WHAT YOU WILL DO
Exactly the lines from the one holding "Updated: 18 Apr 2019" through the final line of the data are wanted, copied as written.
------------------------------------------------
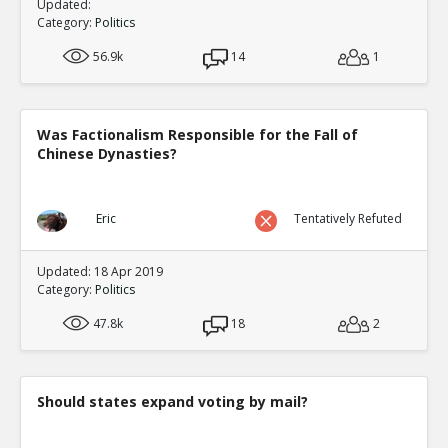
Updated:
Category:
Politics
56.9k
14
1
Was Factionalism Responsible for the Fall of
Chinese Dynasties?
Eric
Tentatively Refuted
Updated: 18 Apr 2019
Category:
Politics
47.8k
18
2
Should states expand voting by mail?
------------------------------------------------
REPLY
Updated: 18 Apr 2019
Category:
Politics
47.8k
18
2
Should states expand voting by mail?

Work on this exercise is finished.